O homem que se apaixonou por Bollywood serviu de ponto de partida para a criação e desenvolvimento da peça Frente-a-Frente, estreada a 15 de novembro, no Espaço de Blackbox, no festival ET Fest em Montemor-o-Novo. Este mote introduziu-nos a uma peça que “pega em culturas do mundo, apropria-se da potência delas com tambores, voz e corpo e volta a torná-las prática popular”. Quando cheguei e sentei-me para assistir à estreia senti-me logo criança. Senti que estava a ver algo que imediatamente não entendia e não encontrava grandes significados, mas que ainda assim soltou de mim tontos sorrisos espontâneos. Claramente o meu corpo respondeu logo, desde início, aos estímulos mais fáceis com que também nos cruzamos no dia a dia, desde cores, objetos e sons. O cenário vestiu-se de laranja. Uma cor forte, que despoleta sentimos intensos de ódio ou de amor. Assumidamente não é um tom neutro e essa jogada, do uso de uma cor musculada de caráter, à partida não nos aborrece, pelo contrário, berra diretamente na nossa cara “olha para mim”. E, ao olhar, observamos discretas excentricidades, que à partida já assumimos como vão ser usadas, algo que não fugiu muito da expectativa. Os instrumentos musicais dispostos em palco, a voz da Inês, a voz do Vahan, um pratic cello de um lado, um tambor e cavaquinho do outro, foram usados numa dinâmica leve e divertida, que deram espaço às sensações. A repetição e mimetização de partituras, mais ou menos reconhecíveis, ao longo dos 50 minutos de espetáculo, definiu o sentir de uma forma solta e desprendida, não procurando o peso do mundo para colocar em palco. Às vezes é só isso que pedimos a uma peça: algo honesto e consciencioso dessa mesma honestidade.
Do Porto até à Arménia, caminhando até à Índia e navegando sem paragem de norte a sul, este e oeste, existe uma enorme vontade de explorar tudo e especificar nada. Aqui o espaço de criação é tão fértil que não existem paragens únicas obrigatórias a limitarem a recepção ao que estamos a ver e a ouvir. Aqui, o devorar dos primeiros momentos do mundo transita para os pés, as mãos e a boca de quem assiste, que não se deixa indiferente a este encontro com a vida, na sua forma mais espontânea, ainda que muito bem estudada.
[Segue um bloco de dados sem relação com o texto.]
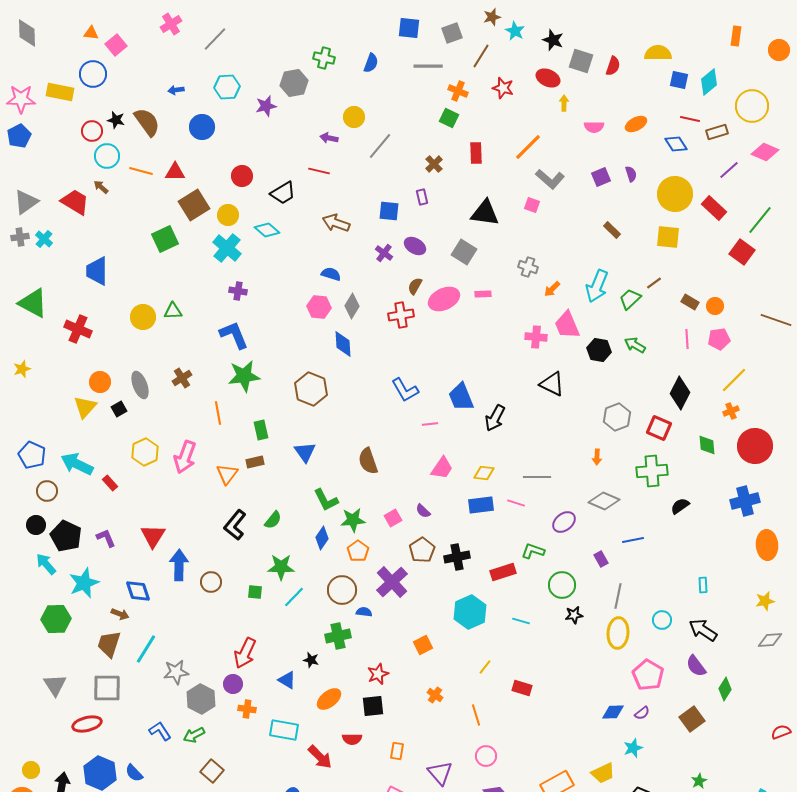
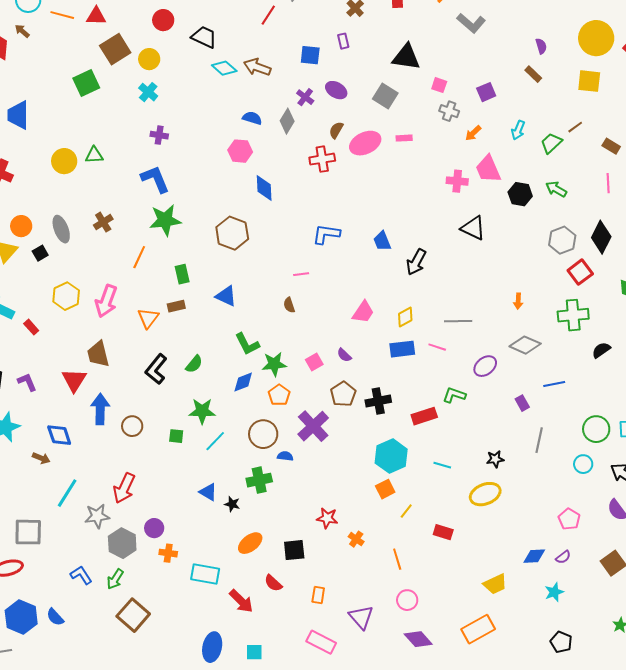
red line: (319, 171) -> (268, 15), moved, turned -70
purple semicircle: (631, 174) -> (541, 46), moved
purple square: (601, 177) -> (486, 92), moved
black trapezoid: (283, 193) -> (204, 37), turned -124
pink square: (532, 205) -> (439, 85), moved
cyan diamond: (267, 230) -> (224, 68), moved
cyan cross: (227, 248) -> (148, 92), size x0.7
cyan arrow: (597, 286) -> (518, 130), size x0.6
gray diamond: (352, 306) -> (287, 121), moved
blue L-shape: (405, 390) -> (326, 234), turned 128
blue trapezoid: (461, 397) -> (382, 241), size x0.7
orange line: (218, 413) -> (139, 257), turned 35
gray hexagon: (617, 417) -> (562, 240), moved
pink line: (430, 424) -> (301, 274), moved
red square: (659, 428) -> (580, 272), turned 30
blue triangle: (305, 452) -> (226, 296), turned -30
brown semicircle: (368, 461) -> (289, 305), size x0.6
yellow diamond: (484, 473) -> (405, 317), turned -35
blue diamond: (322, 538) -> (243, 382), turned 35
green circle: (562, 585) -> (596, 429), moved
yellow ellipse: (618, 633) -> (485, 494), moved, turned 64
brown trapezoid: (109, 644) -> (98, 354), moved, turned -32
orange square: (423, 645) -> (385, 489), moved
red arrow: (245, 653) -> (124, 488), moved
red star: (378, 674) -> (327, 518), moved, turned 30
pink pentagon: (648, 675) -> (569, 519), size x0.7
blue triangle: (287, 680) -> (208, 492), moved
green arrow: (194, 735) -> (115, 579), turned -30
red semicircle: (352, 739) -> (273, 583), turned 42
brown square: (212, 771) -> (133, 615), size x1.4
yellow trapezoid: (603, 773) -> (495, 584), moved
Crítica apresentada no Seminário de Escrita Crítica para Artes Performativas, orientado por Rui Catalão, que decorreu nos dois fins-de-semana do #ETFEST 2024, festival onde são apresentados os projetos vencedores das Bolsas de Criação d'O Espaço do Tempo, com o apoio do BPI e da Fundação "la Caixa". Nos dias 15 e 16 de novembro, os participantes tiveram a oportunidade de assistir às estreias absolutas de frente-a-frente, de Inês Campos & Vahan Kerovpyan, e Kabeça Orí, de Aoaní & Joyce Souza / Associação Orí.